The pressure on me was intense because during dress rehearsals I ad libbed and got the other actor to laugh uncontrollably. This made me start laughing and throwing in more funny lines. Soon everybody around us, viewing, behind the scenes and in the flanks joined in with laughter. For a brief moment I was in heaven - making more and more mischievous asides and cracking up the crowd.
But then - BOOM, BOOM, BOOM! - Brother Robert, in a wild rampage, had made his way down from the bleechers and had crashed his way onto the stage. His face was red and sweaty and full of rage. He was foaming at the mouth.
"If you screw up my show, you foolish little punk, you will be MUD! MUD!" His voice was booming. It quashed any remaining giggles and only amplified more by the surrounding silence of fear and astonishment from the thirty of forty people present. Bar none, I guarantee you that every soul in that room was thinking - 'I am sure glad I am not him right now!' I was him - and it wasn't good.
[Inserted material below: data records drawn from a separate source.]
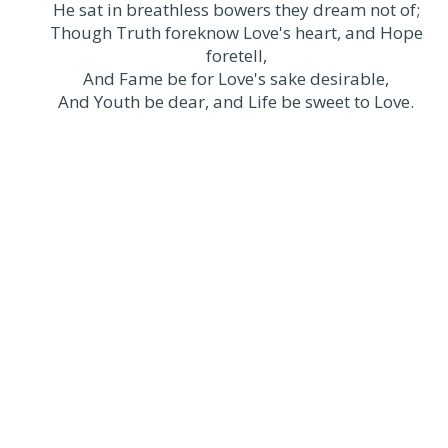
He sat in breathless bowers they dream not of;
Though Truth foreknow Love's heart, and Hope
foretell,
And Fame be for Love's sake desirable,
And Youth be dear, and Life be sweet to Love.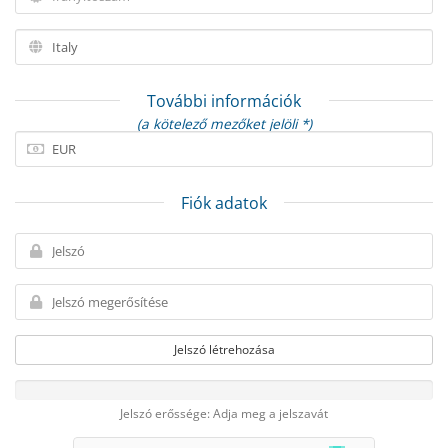
További információk
(a kötelező mezőket jelöli *)
Fiók adatok
Jelszó létrehozása
Jelszó erőssége: Adja meg a jelszavát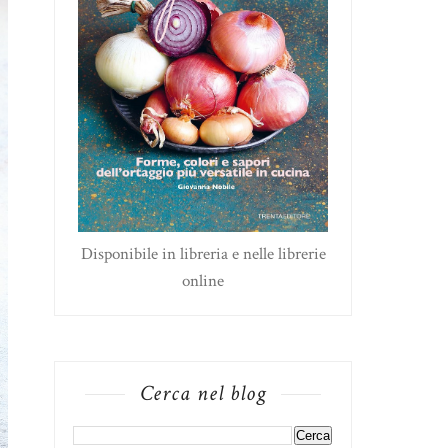
Disponibile in libreria e nelle librerie
online
Cerca nel blog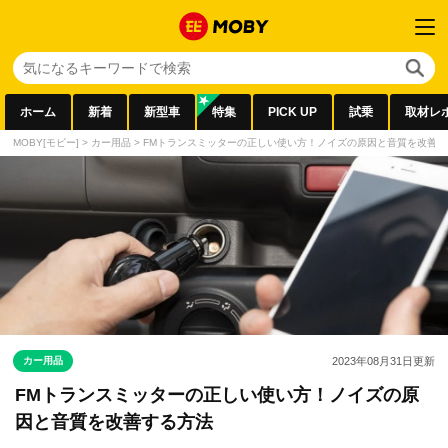
ホーム
新着
新型車
特集
PICK UP
試乗
取材レ
MOBY[モビー]
>
カー用品
>
FMトランスミッターの正しい使い方！ノイズの原因と音質を改善す
カー用品
2023年08月31日
更新
FMトランスミッターの正しい使い方！ノイズの原
因と音質を改善する方法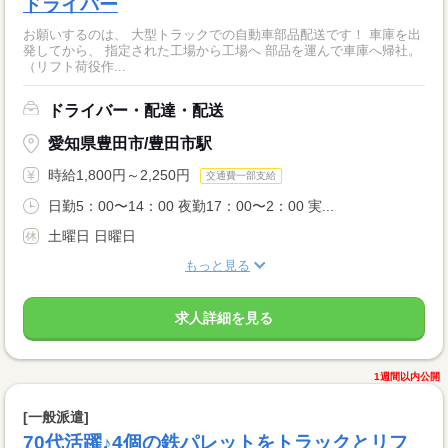
ドライバー
お願いするのは、 大型トラックでの自動車部品配送です！ 車庫を出
発してから、 指定された工場から工場へ 部品を運んで車庫へ帰社。
（リフト荷役作...
ドライバー・配達・配送
愛知県豊田市/豊田市駅
時給1,800円～2,250円
交通費一部支給
日勤5：00〜14：00 夜勤17：00〜2：00 実...
土曜日 日曜日
もっと見る
求人詳細を見る
1週間以内公開
[一般派遣]
70代活躍♪4個の鉄パレットをトラックとリフ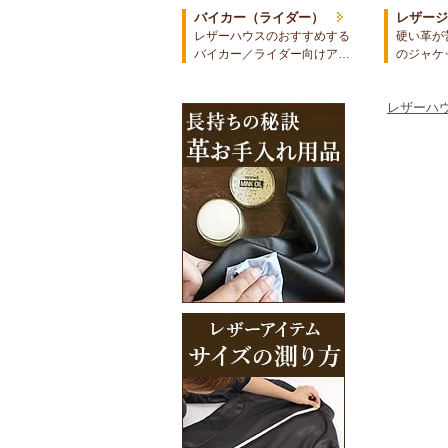
バイカー（ライダー）
レザー
レザーハウスのおすすめする
硬い革が
バイカー／ライダー向けア…
のジャケ
レザーハウ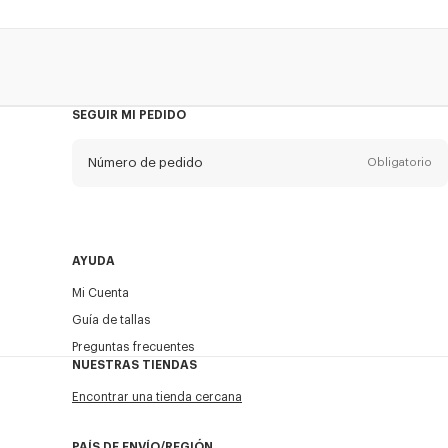
SEGUIR MI PEDIDO
Número de pedido
Obligatorio
Email
Obligatorio
AYUDA
Mi Cuenta
ENVIAR
Guía de tallas
Preguntas frecuentes
NUESTRAS TIENDAS
Encontrar una tienda cercana
PAÍS DE ENVÍO/REGIÓN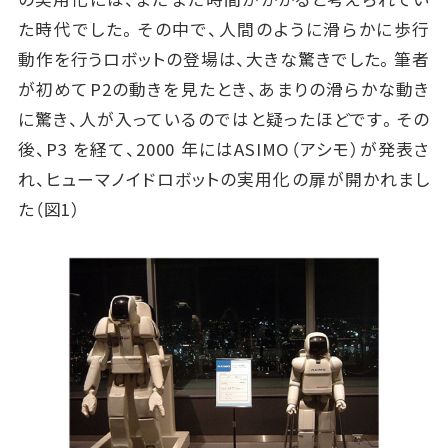
た時代でした。その中で、人間のように滑らかに歩行
動作を行うロボットの登場は、大きな驚きでした。筆者
が初めてP2の動きを見たとき、あまりの滑らかな動き
に驚き、人が入っているのではと疑ったほどです。その
後、P3 を経て、2000 年にはASIMO（アシモ）が発表さ
れ、ヒューマノイドロボットの実用化の扉が開かれまし
た（図1）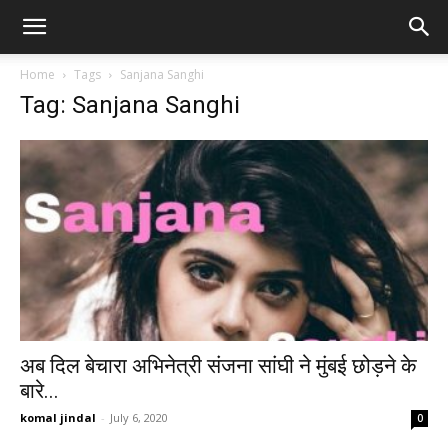
Home
Tags
Sanjana Sanghi
Tag: Sanjana Sanghi
अब दिल बेचारा अभिनेत्री संजना सांघी ने मुंबई छोड़ने के
बारे...
komal jindal
-
July 6, 2020
0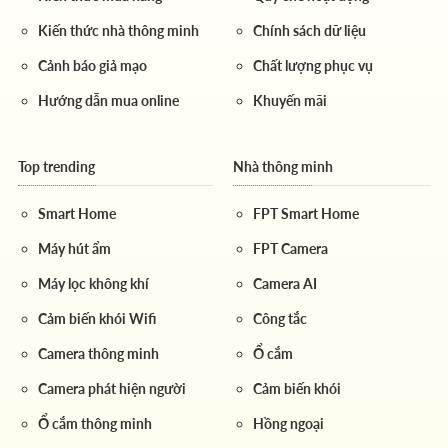
Kiến thức nhà thông minh
Chính sách dữ liệu
Cảnh báo giả mạo
Chất lượng phục vụ
Hướng dẫn mua online
Khuyến mãi
Top trending
Nhà thông minh
Smart Home
FPT Smart Home
Máy hút ẩm
FPT Camera
Máy lọc không khí
Camera AI
Cảm biến khói Wifi
Công tắc
Camera thông minh
Ổ cắm
Camera phát hiện người
Cảm biến khói
Ổ cắm thông minh
Hồng ngoại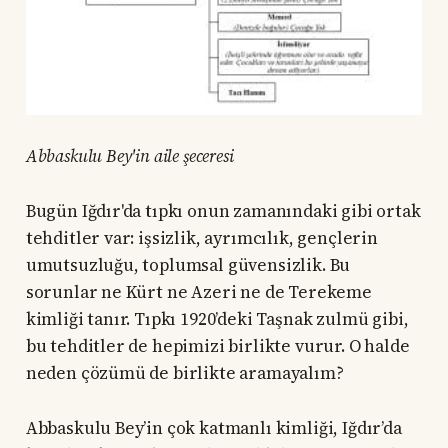
Abbaskulu Bey'in aile şeceresi
Bugün Iğdır'da tıpkı onun zamanındaki gibi ortak
tehditler var: işsizlik, ayrımcılık, gençlerin
umutsuzluğu, toplumsal güvensizlik. Bu
sorunlar ne Kürt ne Azeri ne de Terekeme
kimliği tanır. Tıpkı 1920’deki Taşnak zulmü gibi,
bu tehditler de hepimizi birlikte vurur. O halde
neden çözümü de birlikte aramayalım?
Abbaskulu Bey’in çok katmanlı kimliği, Iğdır’da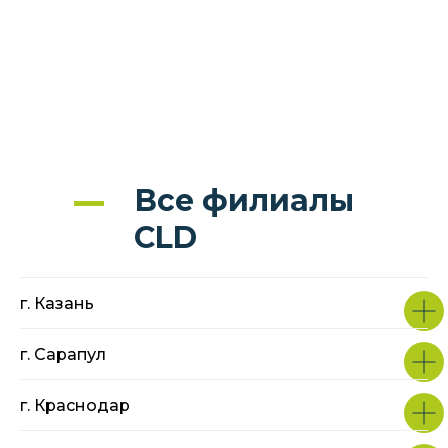
Все филиалы
CLD
г. Казань
г. Сарапул
г. Краснодар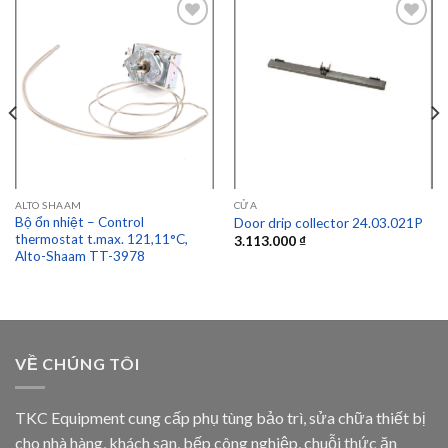
Add to
Add to
wishlist
wishlist
ALTO SHAAM
CỬA
Bộ ổn nhiệt – Control
Door drip collector 24.03.021P
thermostat t.max. 121,11°C,
3.113.000
₫
Alto-Shaam TT-3978
VỀ CHÚNG TÔI
TKC Equipment cung cấp phụ tùng bảo trì, sửa chữa thiết bị
cho nhà hàng, khách sạn, bếp công nghiệp, chuỗi thức ăn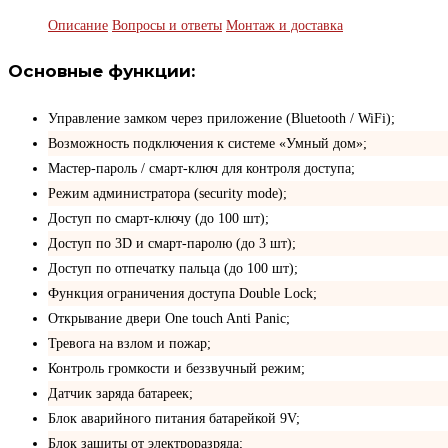
Описание
Вопросы и ответы
Монтаж и доставка
Основные функции:
Управление замком через приложение (Bluetooth / WiFi);
Возможность подключения к системе «Умный дом»;
Мастер-пароль / смарт-ключ для контроля доступа;
Режим администратора (security mode);
Доступ по смарт-ключу (до 100 шт);
Доступ по 3D и смарт-паролю (до 3 шт);
Доступ по отпечатку пальца (до 100 шт);
Функция ограничения доступа Double Lock;
Открывание двери One touch Anti Panic;
Тревога на взлом и пожар;
Контроль громкости и беззвучный режим;
Датчик заряда батареек;
Блок аварийного питания батарейкой 9V;
Блок защиты от электроразряда;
Scripko dug his index finger hard into my solar plexus more than once to accentuate his threat and magnify his horrifying presence. I was determined not to cry, not there, not in front of everyone and I didn't. But I was literally shaking in my shoes. I was very afraid. Not just in that moment but until I muttered the last word of the last line on the final day of performance. It was the most intensely unpleasant experience I had had since the near deaths.
Like I said at the beginning of this piece - sometimes this forum enables me to revisit and recall moments from my development that have been filed far up the back of the internal cabinet. This was one of them. I've never been able to work out why it happened - why I was even put in that position in the first place. Just weird.
Fucking Winslow Boy bullshit! I was Neil Simon material, dammnit. I just wanted to laugh. And make others laugh. Oh, and write about death. Is that so hard to understand?!